## AIM OF THE TASK
Wherever the word "Design" appears in a line below, that line counts; report the total number of such lines only.

## DATA SUPPLIED
◆ ◆ ◆ ◆
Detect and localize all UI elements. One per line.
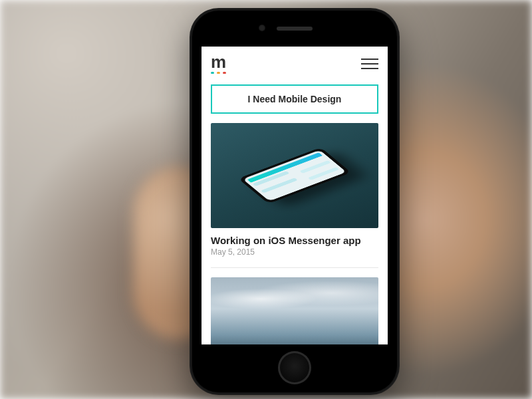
home-button[interactable] [278, 351, 311, 384]
hamburger-menu-icon[interactable] [361, 59, 378, 69]
cta-label: I Need Mobile Design [248, 94, 342, 104]
post-card[interactable] [211, 277, 378, 344]
post-title: Working on iOS Messenger app [211, 235, 378, 246]
cta-button[interactable]: I Need Mobile Design [211, 84, 378, 114]
post-date: May 5, 2015 [211, 247, 378, 257]
app-header: m [201, 47, 388, 78]
logo[interactable]: m [211, 53, 226, 74]
front-camera [259, 25, 265, 31]
iphone-frame: m I Need Mobile Design [190, 8, 400, 395]
mockup-phone-icon [238, 148, 351, 204]
clouds-icon [211, 281, 378, 311]
post-feed: Working on iOS Messenger app May 5, 2015 [201, 123, 388, 344]
logo-letter: m [211, 53, 226, 70]
speaker-slot [277, 27, 313, 31]
phone-screen: m I Need Mobile Design [201, 47, 388, 344]
post-image-landscape [211, 277, 378, 344]
iphone-bezel: m I Need Mobile Design [192, 11, 397, 392]
post-card[interactable]: Working on iOS Messenger app May 5, 2015 [211, 123, 378, 257]
post-image-messenger-mockup [211, 123, 378, 228]
post-divider [211, 267, 378, 268]
logo-accent-dots [211, 72, 226, 74]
◆ ◆ ◆ ◆
## COMPLETED EXERCISE
5